Until it is too late.社会的发展需要指向标,它将激励我们开拓视野,追求卓越。我们也需要意识到,对于我们创造出来的事物,我们可能还没有想到它们的行为方式会带来潜在影响,或者被用在我们可能无法容忍的地方。反映负面的科幻小说使我们能更清晰地看到愿景中的缺陷;还可能给我们以意想不到的启示。
文章全文为英文版사회는 우리에게 외부로 눈을 돌리고 대망을 품도록 장려하는 신호등을 필요로 합니다. 또한, 우리의 창작물이 상상도 못할 방식으로 작용되거나 용납할 수 없는 방식으로 사용될 수 있다는 가능성을 깨달아야 합니다. 디스토피아적 공상과학은 우리의 미래관점에서 문제점을 더 뚜렷하게 볼 수 있게 만듭니다. 이 작품들은 우리가 상상도 못할 통찰력을 제공해 줍니다.
전체 기사는 영어로만 제공됩니다.A sociedade precisa de sinais que irão nos encorajar a olhar mais além e a aspirar a grandeza. Também precisamos estar cientes do potencial das nossas criações de se comportarem de maneiras que talvez não vislumbremos ou de serem colocadas em usos que não toleramos. A ficção científica antiutópica nos permite ver os defeitos na nossa visão com mais clareza; essas obras nos proporcionam um insight adicional que de outra forma talvez não seríamos capazes de imaginar.
O artigo completo está disponível somente em inglês.社会は、我々が世界を見て、偉大さへの熱望を奨励するような指針を必要とする。
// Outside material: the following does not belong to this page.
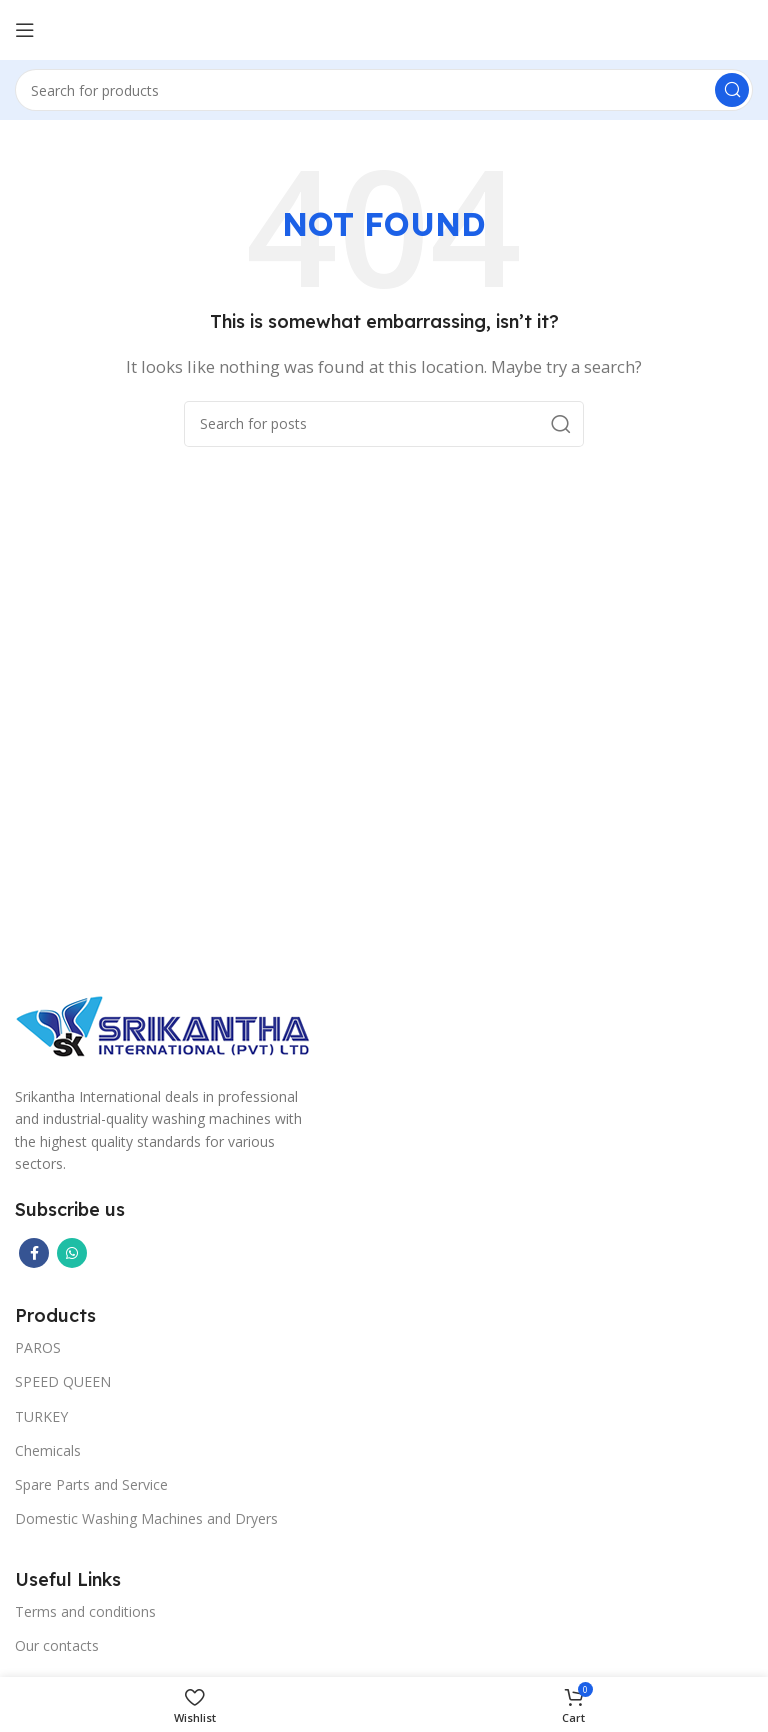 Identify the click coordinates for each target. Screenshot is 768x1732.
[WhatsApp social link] (72, 1253)
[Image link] (165, 1024)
また、我々の作品が思い描いた物とは異なる方法で動作したり、容認できない扱われ方をされる可能性について認識することも必要である。ディストピア的SFによって、我々は将来ビジョンの欠陥をより明確に見ることができ、他の方法では想像することのできないさらなる洞察力を得ることができる。
原文は英語だけになりますLa sociedad necesita señales que nos alienten a mirar hacia afuera y a aspirar a la grandeza. También debemos ser conscientes de la posibilidad de que nuestras creaciones actúen de maneras que quizás no habíamos imaginado, o sean destinadas a usos que no podríamos aceptar. La ciencia ficción distópica nos permite ver con más claridad los errores en nuestros planes. Estas tareas nos aportan una visión adicional que de otra manera no podríamos ser capaces de imaginar.
La versión completa de este artículo está sólo disponible en inglés.